• Data for processing
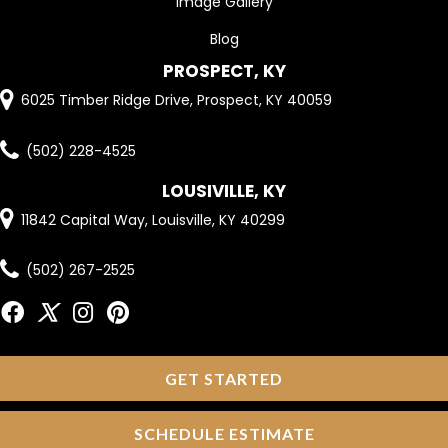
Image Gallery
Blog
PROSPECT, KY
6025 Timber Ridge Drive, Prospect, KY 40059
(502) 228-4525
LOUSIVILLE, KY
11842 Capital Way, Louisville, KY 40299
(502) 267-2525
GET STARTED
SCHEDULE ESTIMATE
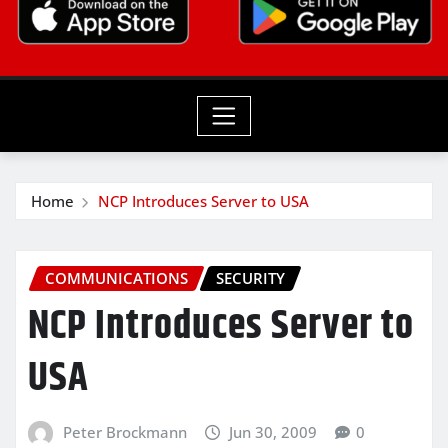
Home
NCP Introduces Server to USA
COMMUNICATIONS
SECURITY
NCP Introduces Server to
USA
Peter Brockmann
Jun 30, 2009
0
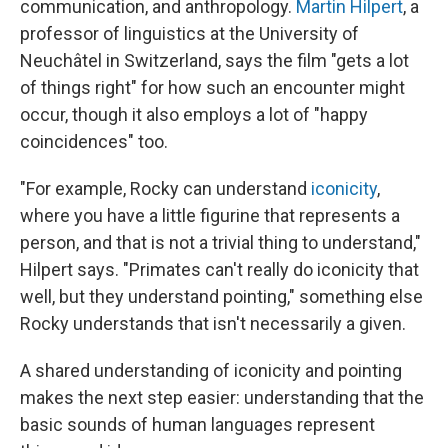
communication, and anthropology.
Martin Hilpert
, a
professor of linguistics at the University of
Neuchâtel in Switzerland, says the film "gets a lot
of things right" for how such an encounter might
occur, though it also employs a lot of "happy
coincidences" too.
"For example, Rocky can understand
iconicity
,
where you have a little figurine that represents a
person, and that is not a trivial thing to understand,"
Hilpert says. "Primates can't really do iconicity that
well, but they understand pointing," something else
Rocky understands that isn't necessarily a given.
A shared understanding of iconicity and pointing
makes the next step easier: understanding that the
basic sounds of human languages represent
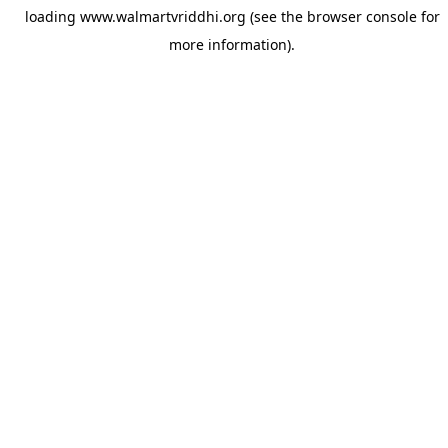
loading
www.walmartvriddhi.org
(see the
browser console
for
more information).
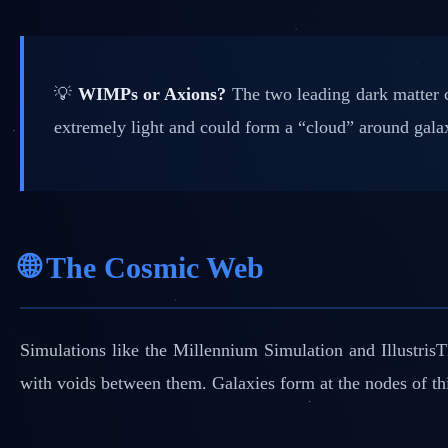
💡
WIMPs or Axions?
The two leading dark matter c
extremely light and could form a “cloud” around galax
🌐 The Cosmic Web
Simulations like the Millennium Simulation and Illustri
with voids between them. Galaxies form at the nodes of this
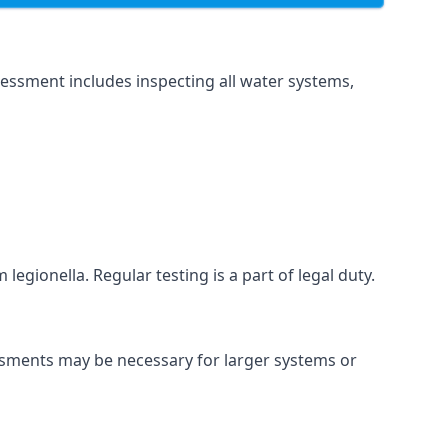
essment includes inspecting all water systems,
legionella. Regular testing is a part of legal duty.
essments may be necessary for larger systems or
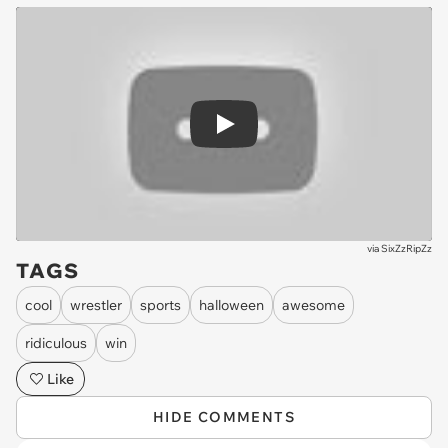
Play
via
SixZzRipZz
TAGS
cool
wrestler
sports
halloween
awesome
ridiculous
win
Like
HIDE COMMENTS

• Required work
Nothing but a number is expected: the count of lines in the data that include the word "pointing".

• Answer space
2